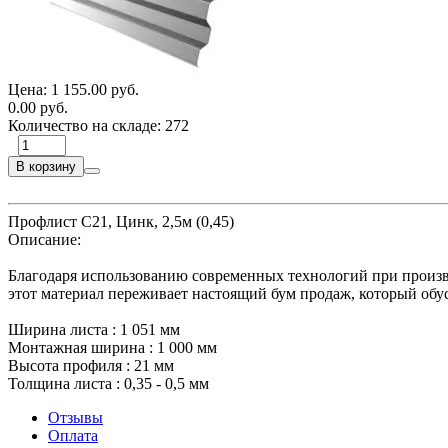
Цена:
1 155.00 руб.
0.00 руб.
Количество на складе:
272
В корзину
Профлист С21, Цинк, 2,5м (0,45)
Описание:
Благодаря использованию современных технологий при произво
этот материал переживает настоящий бум продаж, который обу
Ширина листа : 1 051 мм
Монтажная ширина : 1 000 мм
Высота профиля : 21 мм
Толщина листа : 0,35 - 0,5 мм
Отзывы
Оплата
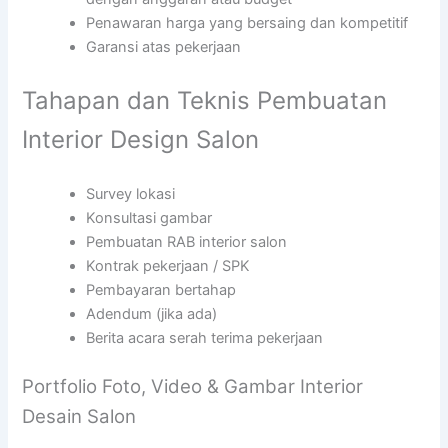
Penawaran harga yang bersaing dan kompetitif
Garansi atas pekerjaan
Tahapan dan Teknis Pembuatan
Interior Design Salon
Survey lokasi
Konsultasi gambar
Pembuatan RAB interior salon
Kontrak pekerjaan / SPK
Pembayaran bertahap
Adendum (jika ada)
Berita acara serah terima pekerjaan
Portfolio Foto, Video & Gambar Interior
Desain Salon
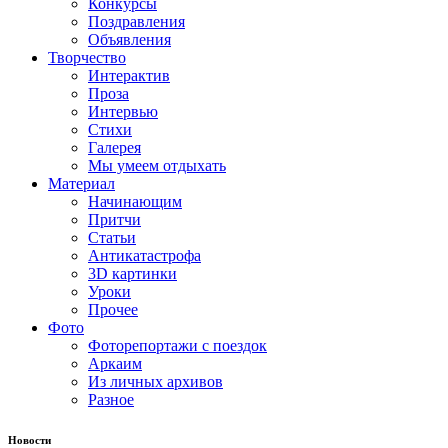
Конкурсы
Поздравления
Объявления
Творчество
Интерактив
Проза
Интервью
Стихи
Галерея
Мы умеем отдыхать
Материал
Начинающим
Притчи
Статьи
Антикатастрофа
3D картинки
Уроки
Прочее
Фото
Фоторепортажи с поездок
Аркаим
Из личных архивов
Разное
Новости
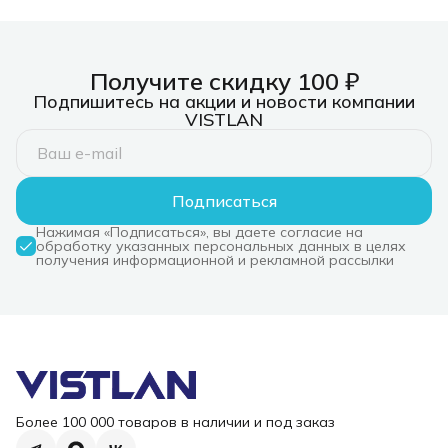
Получите скидку 100 ₽
Подпишитесь на акции и новости компании
VISTLAN
Подписаться
Нажимая «Подписаться», вы даете согласие на
обработку указанных персональных данных в целях
получения информационной и рекламной рассылки
Более 100 000 товаров в наличии и под заказ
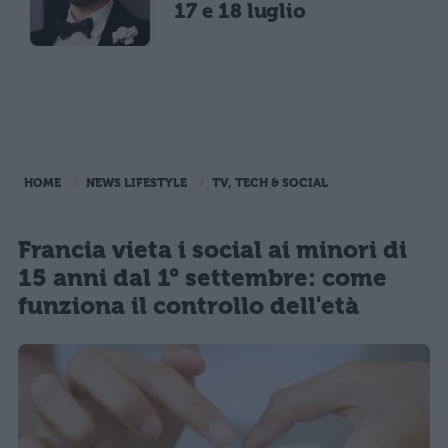
17 e 18 luglio
HOME
NEWS LIFESTYLE
TV, TECH & SOCIAL
Francia vieta i social ai minori di
15 anni dal 1° settembre: come
funziona il controllo dell'età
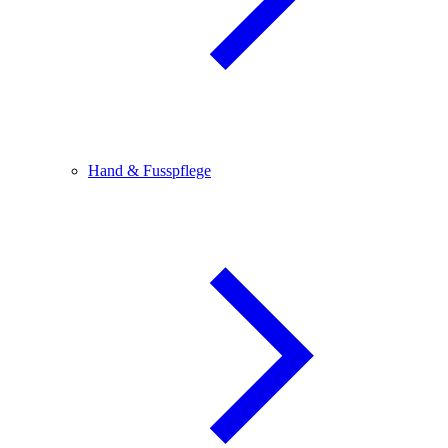
Hand & Fusspflege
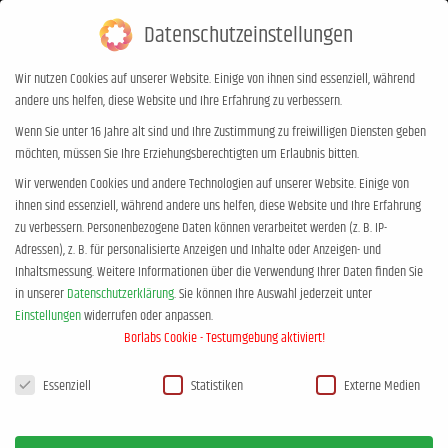
Datenschutzeinstellungen
0,00
€
0
Wir nutzen Cookies auf unserer Website. Einige von ihnen sind essenziell, während
andere uns helfen, diese Website und Ihre Erfahrung zu verbessern.
jan-uwe rogge wie erziehung
Wenn Sie unter 16 Jahre alt sind und Ihre Zustimmung zu freiwilligen Diensten geben
möchten, müssen Sie Ihre Erziehungsberechtigten um Erlaubnis bitten.
garantiert misslingt
Wir verwenden Cookies und andere Technologien auf unserer Website. Einige von
Sie befinden sich hier:
Start
jan-uwe rogge wie erziehung garantiert…
ihnen sind essenziell, während andere uns helfen, diese Website und Ihre Erfahrung
zu verbessern.
Personenbezogene Daten können verarbeitet werden (z. B. IP-
Adressen), z. B. für personalisierte Anzeigen und Inhalte oder Anzeigen- und
Inhaltsmessung.
Weitere Informationen über die Verwendung Ihrer Daten finden Sie
in unserer
Datenschutzerklärung
.
Sie können Ihre Auswahl jederzeit unter
Einstellungen
widerrufen oder anpassen.
Borlabs Cookie - Testumgebung aktiviert!
Datenschutzeinstellungen
Essenziell
Statistiken
Externe Medien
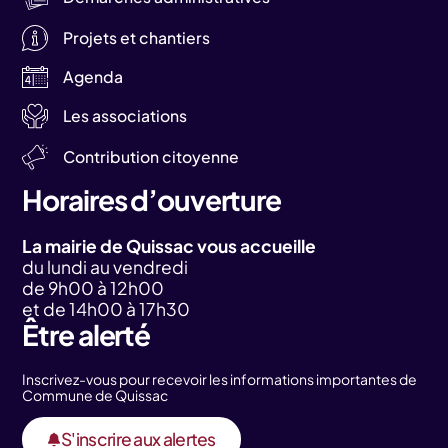
Projets et chantiers
Agenda
Les associations
Contribution citoyenne
Horaires d’ouverture
La mairie de Quissac vous accueille
du lundi au vendredi
de 9h00 à 12h00
et de 14h00 à 17h30
Être alerté
Inscrivez-vous pour recevoir les informations importantes de
Commune de Quissac
S'inscrire aux alertes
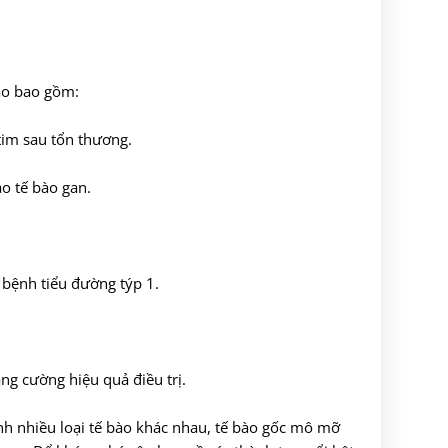
ạo bao gồm:
tim sau tổn thương.
ạo tế bào gan.
 bệnh tiểu đường týp 1.
ăng cường hiệu quả điều trị.
nh nhiều loại tế bào khác nhau, tế bào gốc mô mỡ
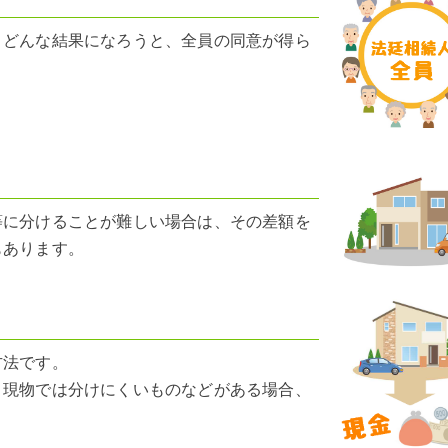
。どんな結果になろうと、全員の同意が得ら
等に分けることが難しい場合は、その差額を
もあります。
方法です。
、現物では分けにくいものなどがある場合、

····················

§ **TASK**
Go through the entries above and copy every line containing "pekerjaan".

§ **TASK RESPONSE**
Garansi atas pekerjaan
Kontrak pekerjaan / SPK
Berita acara serah terima pekerjaan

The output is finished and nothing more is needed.